Nous poursuivions ensemble le voyage vers ce pays vibral. Nous allions vers l'Un connu, animés par l'Un possible, nos coeurs serrés comme des mailles dans une commune bataille. Nul parfum, nul richesse, nul bijou, nul douceur ne saurait avoir le prix de cette âme commune qui te protège comme une armure et te mène à la fraternité des cimes.

C'est ainsi qu'au filet du rêve nous avons pris la réalité. Captive, elle n'est plus qu'une esclave soumise au bras chargés d'images et de signes révélés à celui qui prend son temps pour le donner à l'éternité.

L’Imagénération était un chemin et un but, à la fois une fin et un début. Acharnée comme un corps de gloire au rythme de la même histoire, embarquée comme témoin dans un monde entr'ouvert, initiée sur le versant solaire, avertie des secrets cachés sous les signes, suivant point après point la même ligne.

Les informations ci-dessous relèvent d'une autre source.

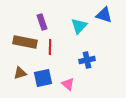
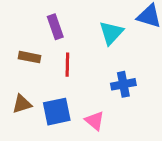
brown rectangle: (25, 42) -> (30, 57), size x0.6

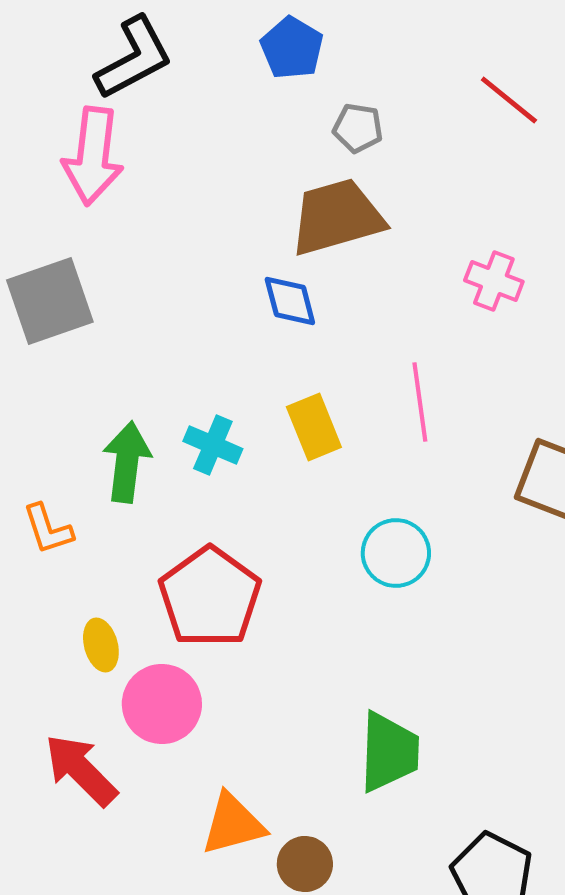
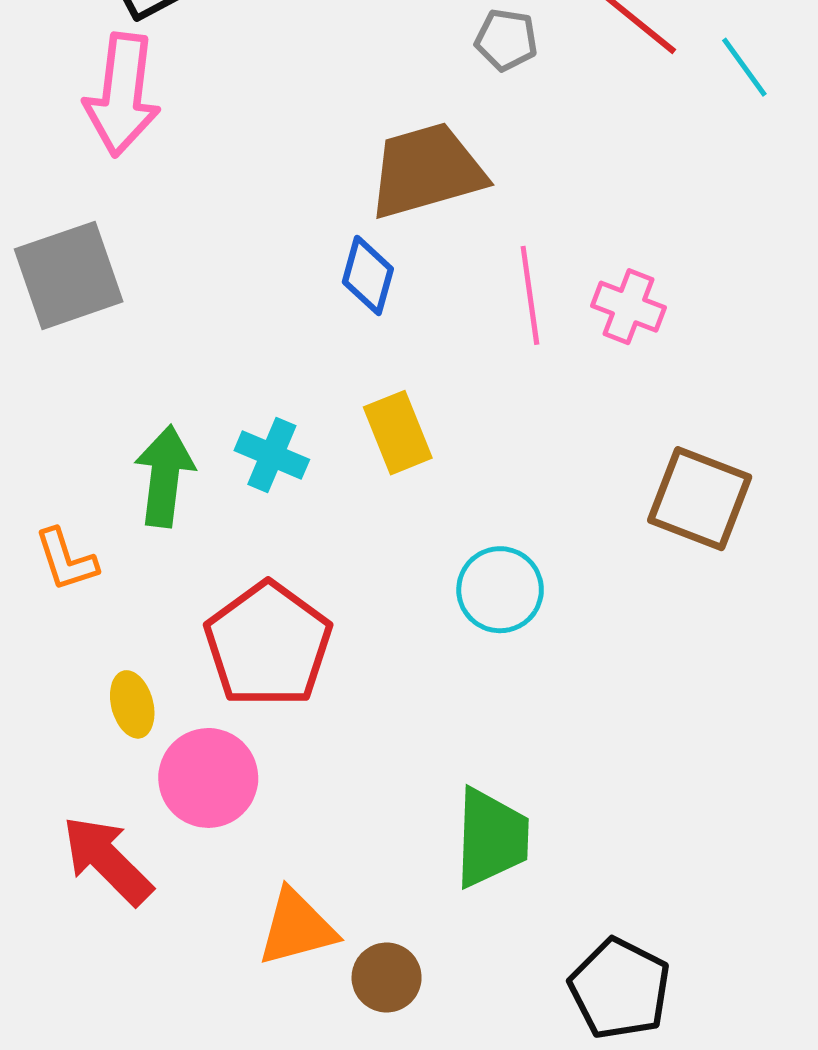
gray pentagon: (358, 128) -> (506, 40), moved
pink cross: (494, 281) -> (628, 307), moved
blue diamond: (290, 301) -> (368, 275), turned 30
pink line: (420, 402) -> (530, 295), moved

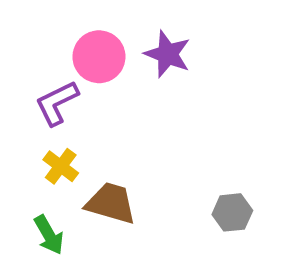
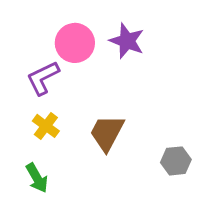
brown trapezoid: (111, 203) -> (107, 133), moved, turned -78

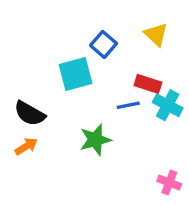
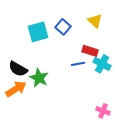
cyan square: (76, 74) -> (38, 32), moved
green star: (95, 140) -> (39, 78), moved, turned -30
orange arrow: (26, 146) -> (16, 89), size x1.5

Même regard, même souffle, même vibration de tous ces voyageurs emportés par une seule inspiration. Ni identiques, ni différents mais chevauchant leurs différences vers l’unité qui les guidait. Corps multiples pour un seul retour. Corps multiples aimantés par l'Esprit: pas celui qui ronge les paroles et les yeux et les livres mais celui qui délivre les termes du contrat en dévoilant l'autre côté de la rive où se rejoignent l'Alpha et l'Oméga.
L’Imagénération fait de chacun une multitude et de tous un être unique brûlant la solitude au feu d'un même élan cosmique.

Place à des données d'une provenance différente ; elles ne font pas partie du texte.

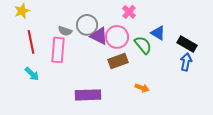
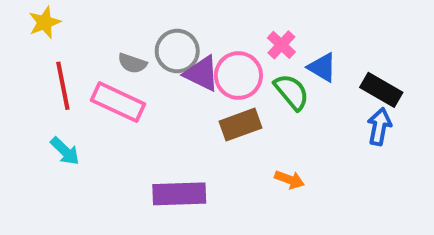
pink cross: (129, 12) -> (281, 45), moved
pink rectangle: (58, 50) -> (118, 102), turned -70

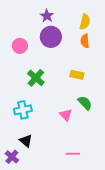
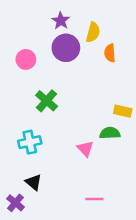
yellow semicircle: (85, 22) -> (93, 32), moved
yellow rectangle: (77, 75) -> (123, 111), moved
green semicircle: (85, 103) -> (110, 133), turned -49

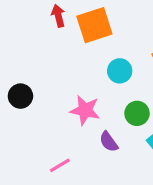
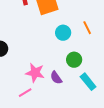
pink star: (85, 110) -> (35, 73), moved

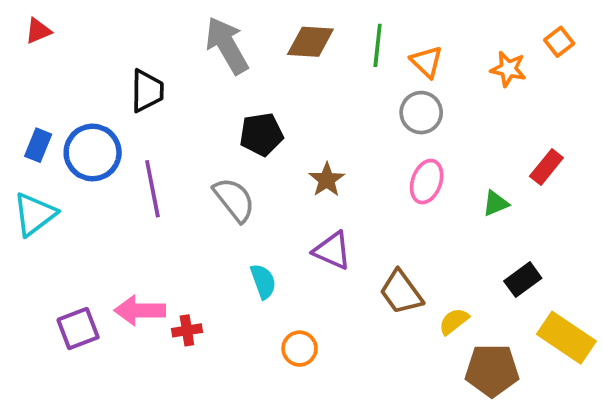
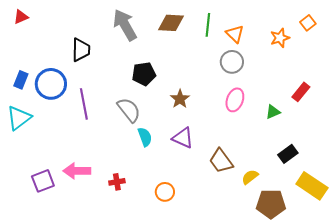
orange star: (508, 69) -> (280, 38), turned -30
cyan semicircle: (263, 281) -> (145, 137), moved
red cross: (187, 330) -> (117, 182), moved

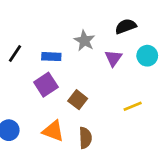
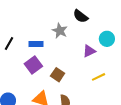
black semicircle: (126, 26) -> (81, 16), moved, turned -119
purple triangle: (113, 58) -> (89, 51), moved, turned 32

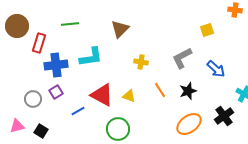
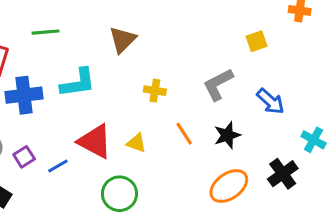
purple square: (56, 92) -> (24, 157), moved

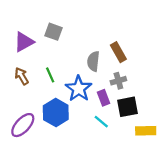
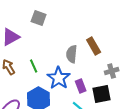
gray square: (54, 32) -> (39, 18), moved
gray cross: (118, 81) -> (112, 71), moved

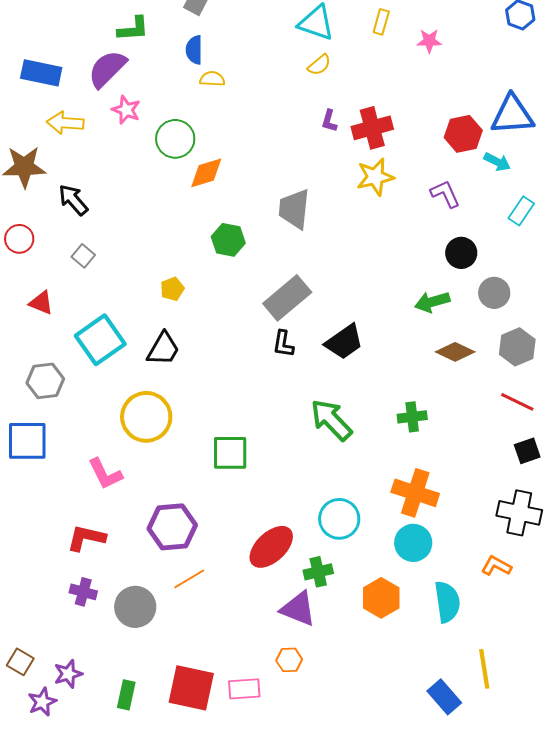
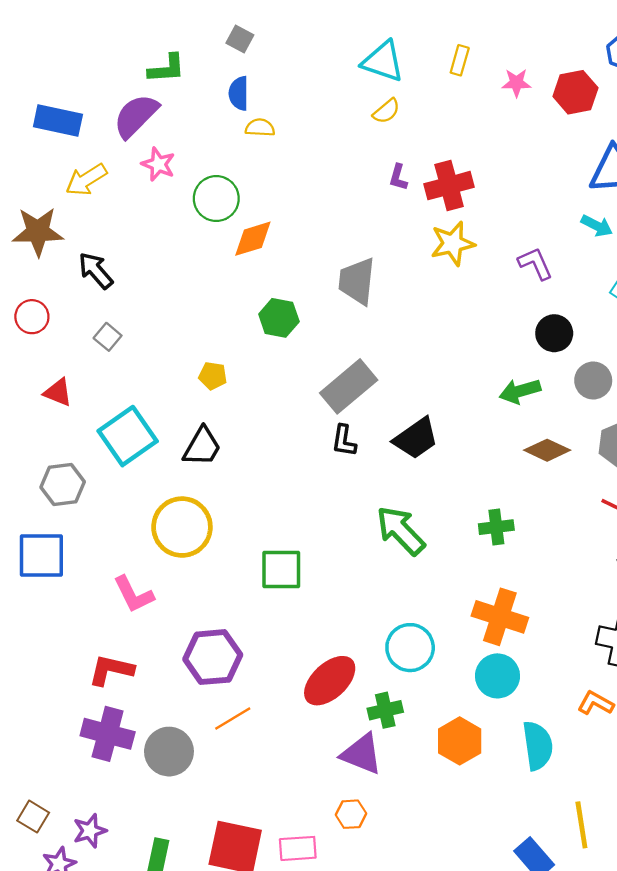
yellow arrow: (65, 123) -> (86, 180), turned -36
red hexagon: (463, 134) -> (575, 92), moved
yellow pentagon: (172, 289) -> (213, 376), turned 30
purple cross: (83, 592) -> (108, 734), size x1.6

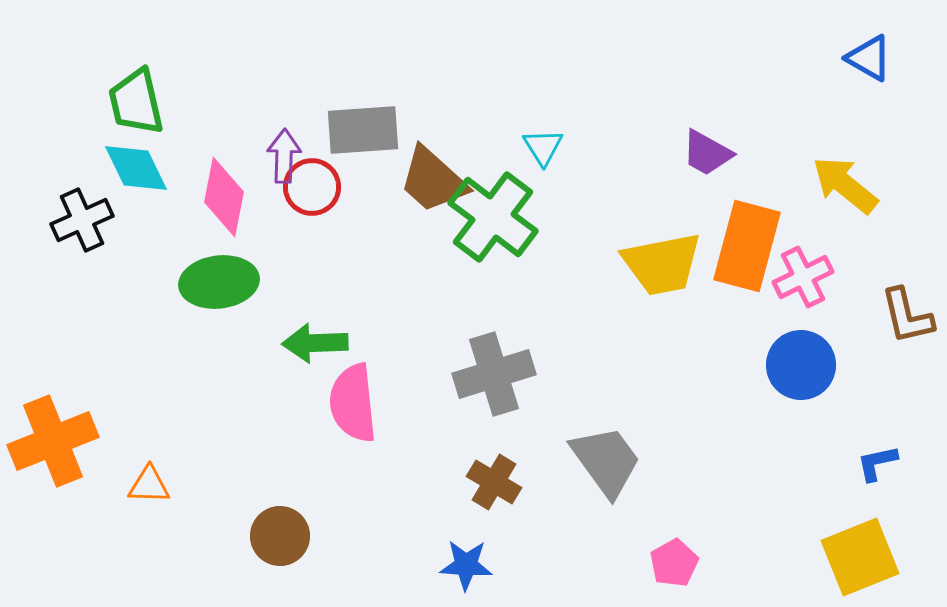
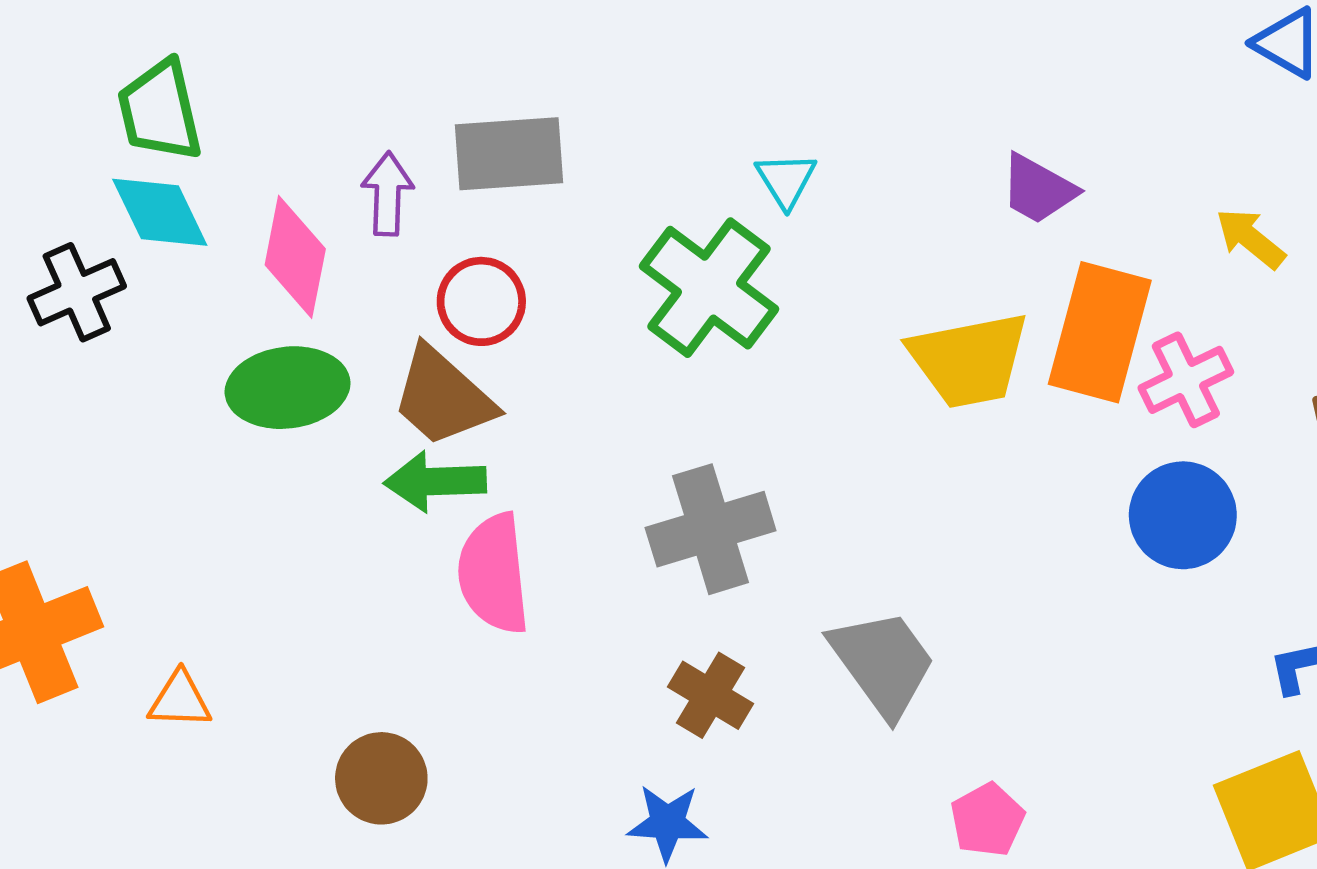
brown trapezoid: (433, 180) -> (443, 397), moved
yellow arrow: (845, 185) -> (1250, 238), size x0.7
red circle: (312, 187) -> (481, 301), moved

Chère Delphine, je sais bien que ces quelques mots ne répondent à aucune de tes questions même s’ils évoquent une quête qui les transfigurent toutes. Qui serais-je pour me transformer en directeur de conscience ? Les moutons ont besoin d’être dirigés, pas les consciences. Celles-ci doivent être à l’écoute d’une source profonde d’où s’écoule le sens de la vie qui est aussi celui de l’évolution. Un sens qui les anime à chaque souffle et les guide pas à pas.

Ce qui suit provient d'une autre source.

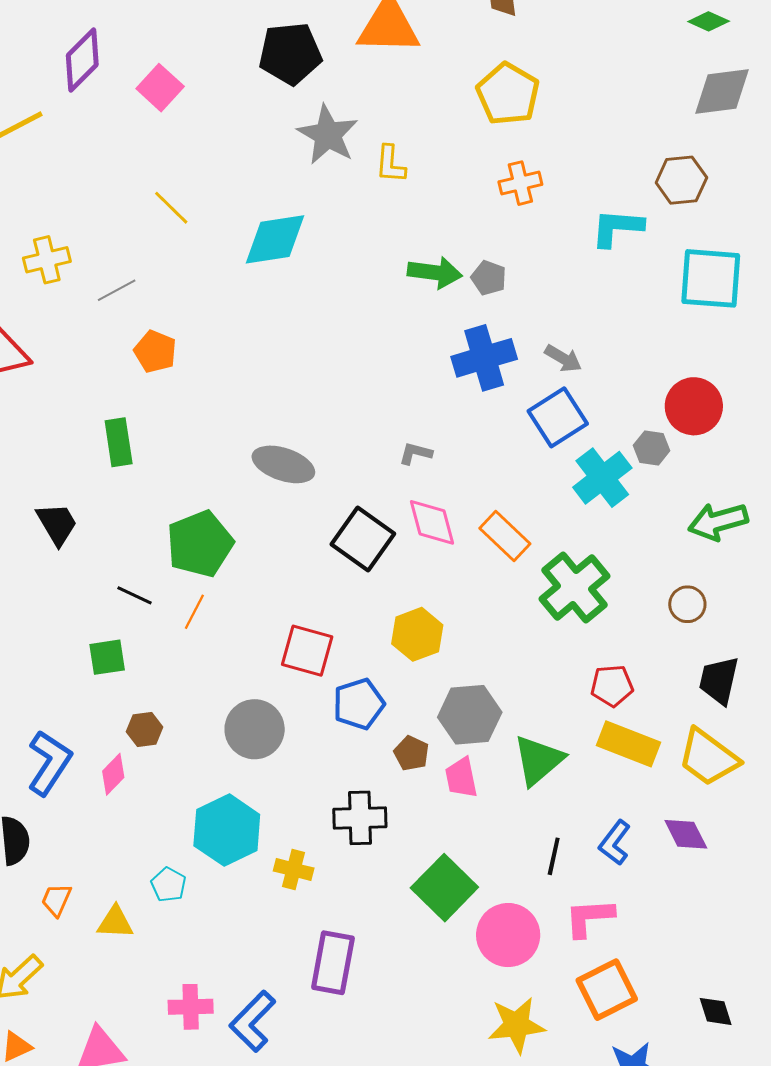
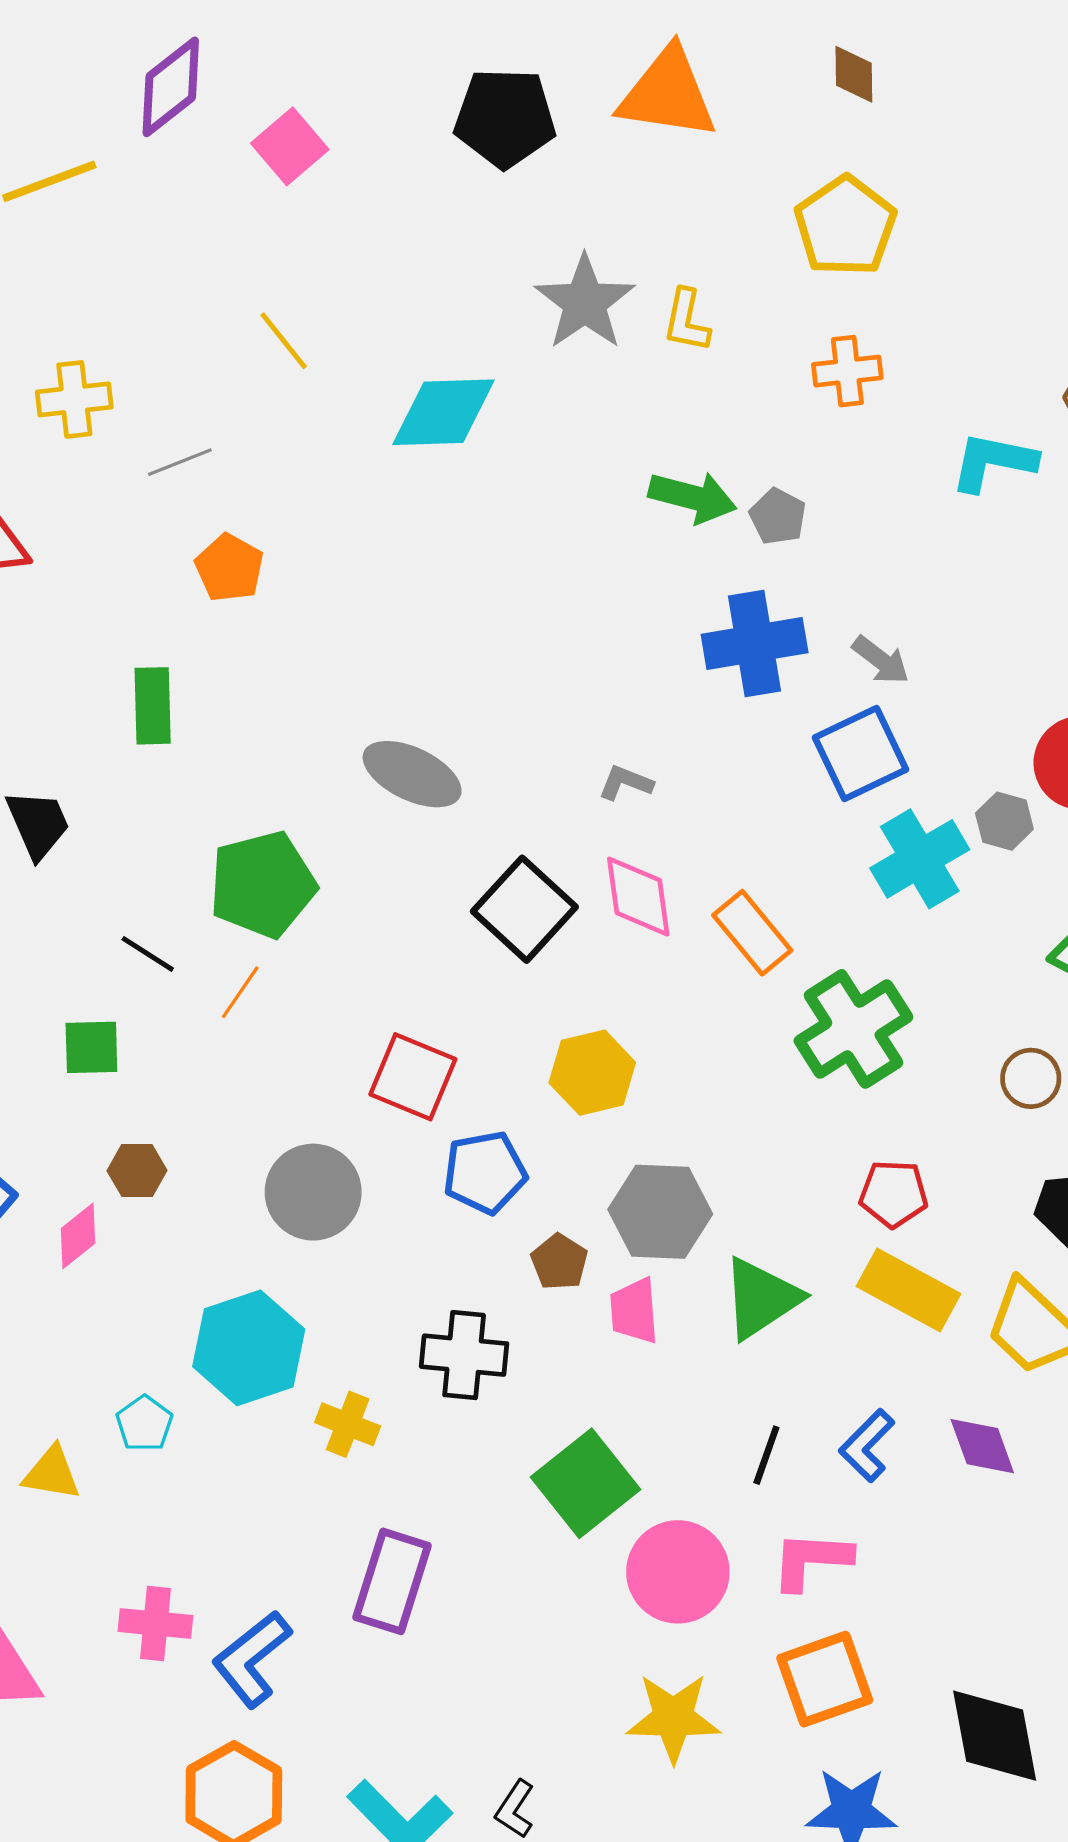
gray star: (328, 135) -> (585, 302), moved
yellow L-shape: (391, 164) -> (686, 321), moved
black diamond: (716, 1011) -> (995, 1736), size x1.8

Pour retrouver ce sens, il faut se libérer des formes anciennes et des formules dépassées en inventant une manière nouvelle d’interpréter l’expérience humaine, adaptée aux temps présents. C’est cela l’Imagénération : une génération qui parle le langage de l’homme intégral, habitant d’un Kosmos multidimensionnel en évolution.

Une génération qui transfigure l’héritage humain en le reconfigurant comme un élément d’une vision plus vaste et plus profonde, inspirée par un nouveau stade évolutif. Une génération qui porte un nouvel imaginaire comme la mère porte l’enfant et qui, comme la mère, accouche dans les larmes et la joie de cette enfance qui ressemble à un nouveau monde.